Een deel van hen kwam naar Europa omdat ze schulden af moesten lossen, een deel om iets van de wereld te zien, een deel werd gerekruteerd door missionarissen. Hun leeftijd was zeer divers, velen ook te jong of te oud om van nut te kunnen zijn.
Zoals gezegd ‘schoten ze er weinig mee op’ dat ze in den vreemde streden. De Britten weigerden hen 'als beloning' meer zelfstandigheid te verlenen. Er was wel enige bewustwording, maar dat bleef vooral van individuele aard. Het had nog enige tijd nodig voor de nationalisten hun wens in vervulling zagen gaan. De vraag is ook of dit zonder deze oorlog anders was geweest.


Voor de 140.000 Chinezen lagen de zaken grotendeels gelijk. Alleen werden zij hoofdzakelijk gerekruteerd als arbeiders: om munitie te sjouwen en doden begraven. Ook voor hen was er de cultuurschok en ook zij werden als minderwaardig beschouwd. De ‘koelies’ waren evenwel geen Brits onderdaan. Van hen werkten er 40.000 voor de Fransen en 94.000 stonden er onder Brits bevel. Er werden speciale kampen opgericht voor de Chinezen. (Indiërs werden gehuisvest zoals de Britten)

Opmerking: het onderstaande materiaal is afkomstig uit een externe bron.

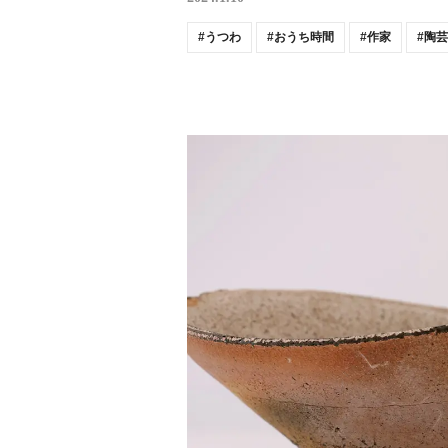
うつわ
おうち時間
作家
陶芸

Chinezen  vertrokken uit hun vaderland vanwege het avontuur, of om slechte omstandigheden thuis te ontvluchten. Onder hen zat ook nogal wat gespuis, er was geen strakke leiding en de omstandigheden waren verleidelijk: bij het opruimen van de slagvelden raapten zij ook wapens op.
Het werk dat zij deden was behoorlijk zwaar: het waren vooral de Chinezen die de menselijke resten op het slagveld bijeen moesten rapen. Wat dat met een mens doet, valt niet eens te raden.
De hoop op verbetering in het thuisland werd net als bij de Indische groep veelal de kop ingedrukt. Bij de vredesbesprekingen werden beide groepen genegeerd.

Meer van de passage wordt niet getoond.